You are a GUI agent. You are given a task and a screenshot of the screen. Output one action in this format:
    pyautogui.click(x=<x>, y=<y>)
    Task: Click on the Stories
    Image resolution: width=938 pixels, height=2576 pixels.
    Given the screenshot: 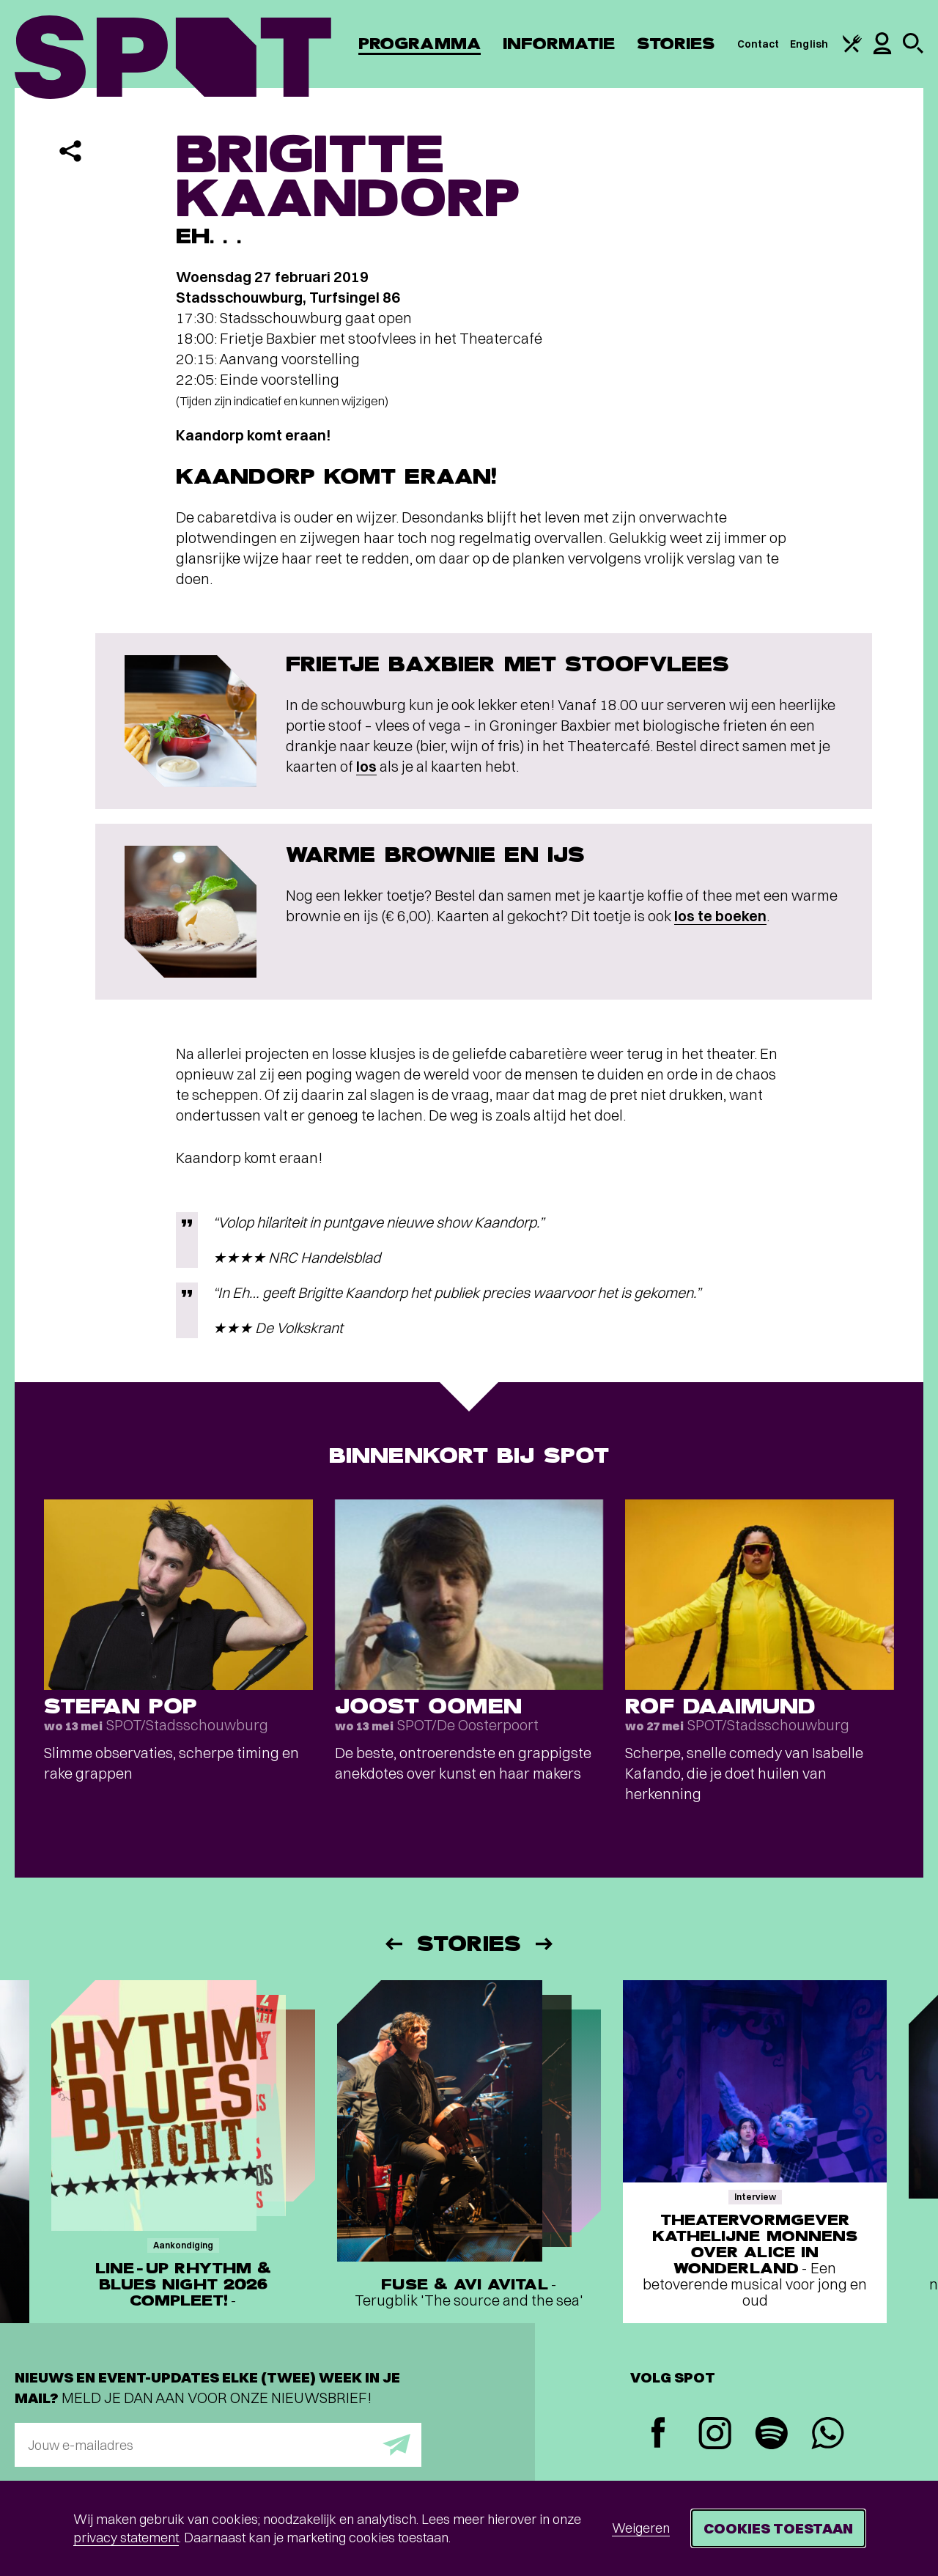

━━━━━━━━━━

* Directions for this task:
With the pictures left out, write out all of the data exactly.

* Exercise output:
You are a GUI agent. You are given a task and a screenshot of the screen. Output one action in this format:
    pyautogui.click(x=<x>, y=<y>)
    Task: Click on the Stories
    Image resolution: width=938 pixels, height=2576 pixels.
    Given the screenshot: 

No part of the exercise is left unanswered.